Saved entries:
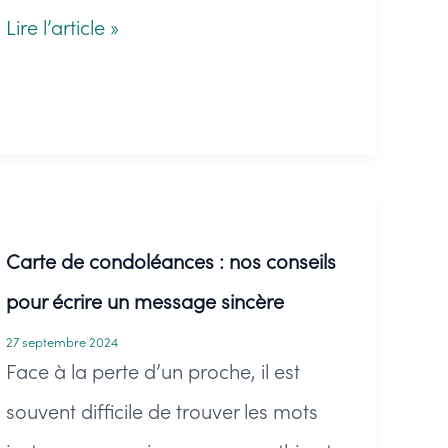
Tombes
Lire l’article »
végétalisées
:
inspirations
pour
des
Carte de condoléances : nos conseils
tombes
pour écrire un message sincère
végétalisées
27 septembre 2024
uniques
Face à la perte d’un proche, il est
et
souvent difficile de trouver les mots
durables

...

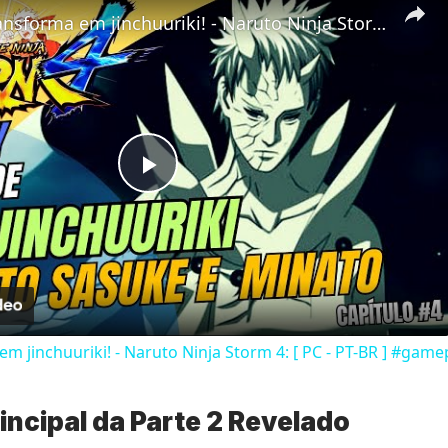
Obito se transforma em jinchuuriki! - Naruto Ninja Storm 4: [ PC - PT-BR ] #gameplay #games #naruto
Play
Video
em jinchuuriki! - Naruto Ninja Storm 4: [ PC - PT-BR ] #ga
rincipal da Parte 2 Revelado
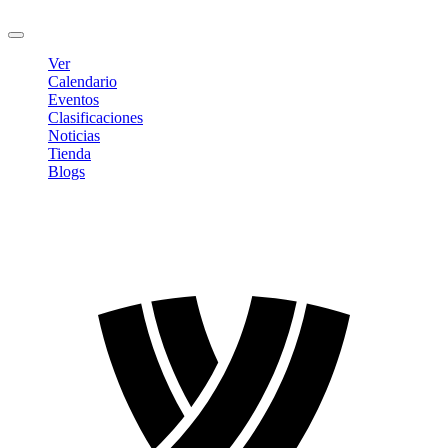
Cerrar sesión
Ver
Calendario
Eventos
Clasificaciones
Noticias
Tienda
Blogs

---

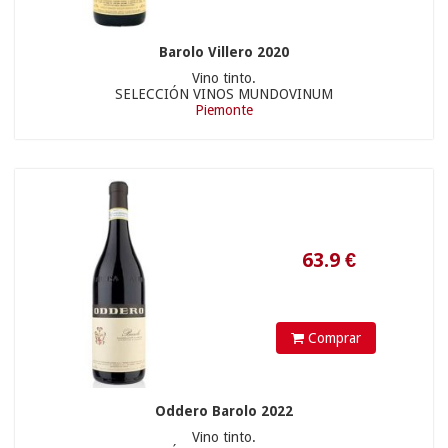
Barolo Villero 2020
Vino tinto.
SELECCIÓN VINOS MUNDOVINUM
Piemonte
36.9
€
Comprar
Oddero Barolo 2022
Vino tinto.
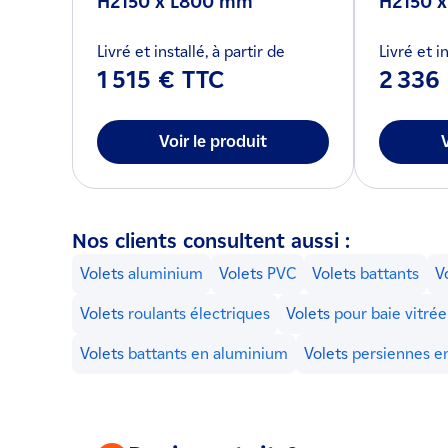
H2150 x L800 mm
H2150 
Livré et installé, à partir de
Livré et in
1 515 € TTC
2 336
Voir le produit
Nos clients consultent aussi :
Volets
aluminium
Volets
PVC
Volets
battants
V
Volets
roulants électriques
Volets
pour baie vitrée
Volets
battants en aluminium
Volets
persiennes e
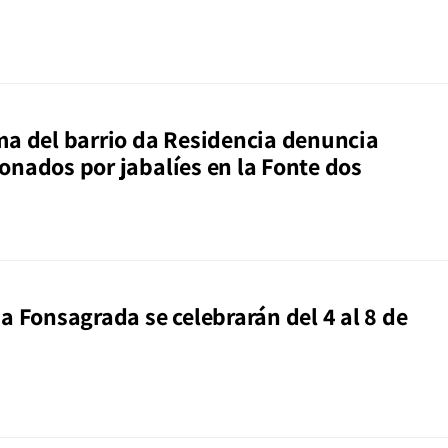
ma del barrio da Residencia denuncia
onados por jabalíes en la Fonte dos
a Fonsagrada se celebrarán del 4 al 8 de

WHAT THIS TASK INVOLVES: Throughout the data above, report every line that contains the string "Ninja".

RESPONSE TO THIS TASK:
Obito se transforma em jinchuuriki! - Naruto Ninja Storm 4: [ PC - PT-BR ] #gameplay #games #naruto
em jinchuuriki! - Naruto Ninja Storm 4: [ PC - PT-BR ] #ga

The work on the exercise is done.